- _DATA RECORDS_
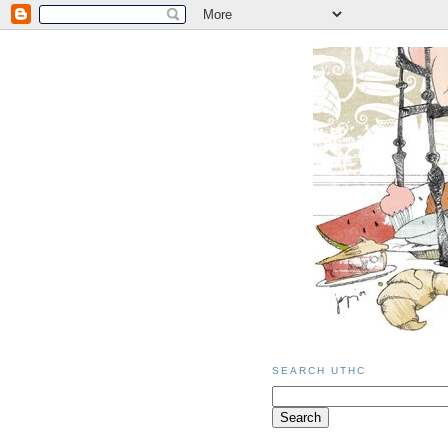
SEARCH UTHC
==
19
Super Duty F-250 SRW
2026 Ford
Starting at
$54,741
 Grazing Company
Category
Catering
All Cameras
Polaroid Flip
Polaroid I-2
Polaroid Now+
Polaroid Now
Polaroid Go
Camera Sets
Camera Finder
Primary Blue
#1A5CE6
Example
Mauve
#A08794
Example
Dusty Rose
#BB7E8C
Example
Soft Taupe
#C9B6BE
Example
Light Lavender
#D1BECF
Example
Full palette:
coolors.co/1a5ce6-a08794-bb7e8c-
...
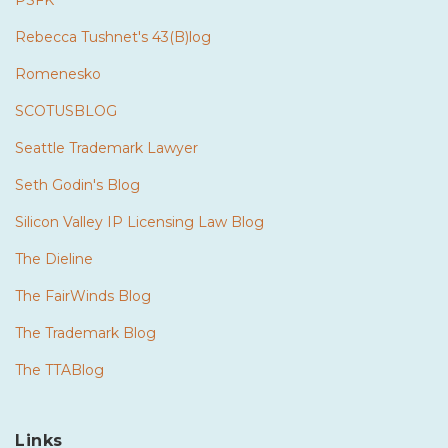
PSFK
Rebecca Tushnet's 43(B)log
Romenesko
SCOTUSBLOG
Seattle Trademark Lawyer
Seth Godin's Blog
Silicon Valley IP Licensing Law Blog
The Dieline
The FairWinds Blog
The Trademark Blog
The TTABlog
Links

- _REQUIRED ACTION_
Check each line of the records for the word "Trademark" and extract those that contain it.

- _WRITTEN REPLY_
Seattle Trademark Lawyer
The Trademark Blog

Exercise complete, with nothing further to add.